7. Education Funding Overhaul: $814M for Enrolment Growth
K-12 education receives $9,883 million in operating expense, a 4.5 per cent increase. The government commits $814 million over three years specifically for enrolment growth, responding to the population surge that added $125 million in unplanned costs in 2024-25 (Fiscal Plan, p.75).
The school funding formula is being restructured to use two years of enrolment data instead of three, making it more responsive to fast-growing school boards. Additional funding: $1.6 billion for specialized learning needs and $55 million for classroom complexity including educational assistants.
8. Affordable Housing: $767M Over Three Years
The Alberta Social Housing Corporation receives significant capital investment: $767 million over three years for the Affordable Housing Strategy, plus ongoing operating programs budgeted at $343 million in 2025-26 (Fiscal Plan, p.80-82).
Programs support over 110,000 Albertans in 60,746 households through affordable housing, rental supplements, and related programs. Capital grants include support for Indigenous housing and $50 million per year for lodges serving lower-income seniors.
9. Compassionate Intervention Act and Mental Health Expansion
The government will introduce the Compassionate Intervention Act in spring 2025, creating a framework for mandated addiction treatment orders for individuals likely to harm themselves or others due to problematic substance use (Fiscal Plan, p.74).
Mental Health and Addiction total expense is $1,792 million in 2025-26. The budget funds 11 new recovery communities to be operational by 2027, expansion of mental health classrooms from 20 to 60, and two new specialized addiction and mental health facilities. Capital grants of $112 million in 2025-26 support recovery community construction.
10. Border Security: New Interdiction Patrol Team
Budget 2025 includes funding for a new Interdiction Patrol Team within Alberta Sheriffs to secure the 298-kilometre Alberta-U.S. border. The team will combat drug smuggling, gun trafficking, illegal border crossings, and other illegal activities with Peace Officers enforcing Criminal Code and provincial statutes (Fiscal Plan, p.82).

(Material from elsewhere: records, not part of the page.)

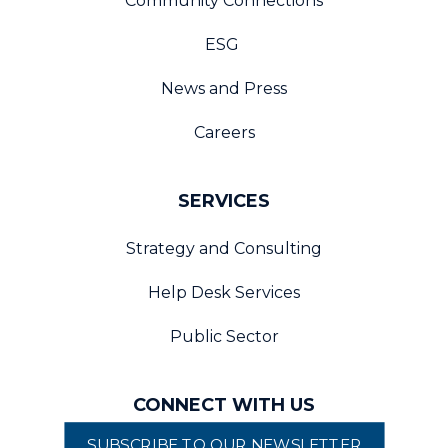
Community Connections
ESG
News and Press
Careers
SERVICES
Strategy and Consulting
Help Desk Services
Public Sector
CONNECT WITH US
SUBSCRIBE TO OUR NEWSLETTER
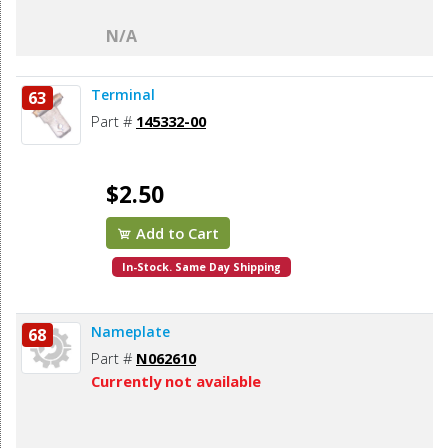
N/A
Terminal
63
Part #
145332-00
$2.50
Add to Cart
In-Stock. Same Day Shipping
Nameplate
68
Part #
N062610
Currently not available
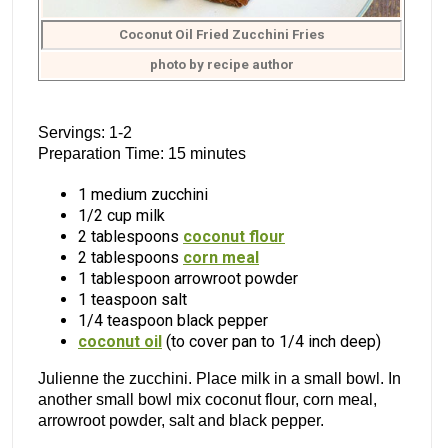
Coconut Oil Fried Zucchini Fries
photo by recipe author
Servings: 1-2
Preparation Time: 15 minutes
1 medium zucchini
1/2 cup milk
2 tablespoons
coconut flour
2 tablespoons
corn meal
1 tablespoon arrowroot powder
1 teaspoon salt
1/4 teaspoon black pepper
coconut oil
(to cover pan to 1/4 inch deep)
Julienne the zucchini. Place milk in a small bowl. In
another small bowl mix coconut flour, corn meal,
arrowroot powder, salt and black pepper.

Public Safety and Emergency Services operating expense is $1,312 million, up $46 million (3.7 per cent) from 2024-25, with the border security initiative being the primary driver.
Honourable Mentions
Several other measures deserve attention:
- AISH funding: $1,641 million, with the new Alberta Disability Assistance Program launching in 2026
- Alberta Seniors Benefit: increasing $33 million to $540 million
- Skilled trades programs: $135 million per year
- Alberta Student Grant: +$5 million, total scholarships $113 million
- Alberta Petrochemicals Incentive Program: $311 million over three years
- Physician compensation: $6,990 million, with a new primary care compensation model
- Fiscal framework amendments: adjusting surplus cash allocation to allow more Heritage Fund contributions
Net Assessment
Budget 2025 is a budget of trade-offs. The government delivers a popular income tax cut while entering deficit territory, doubles the contingency to manage unprecedented uncertainty, and maintains large capital investments despite tightening revenues. The fiscal trajectory is clearly worsening in the near term — the question is whether it proves temporary or structural. The three-year return-to-balance requirement under the fiscal framework will be the critical test.
Evidence basis: All figures sourced from the Fiscal Plan 2025-28, Government Estimates of Supply 2025-26, and Capital Plan Details by Ministry 2025-28, published February 27, 2025.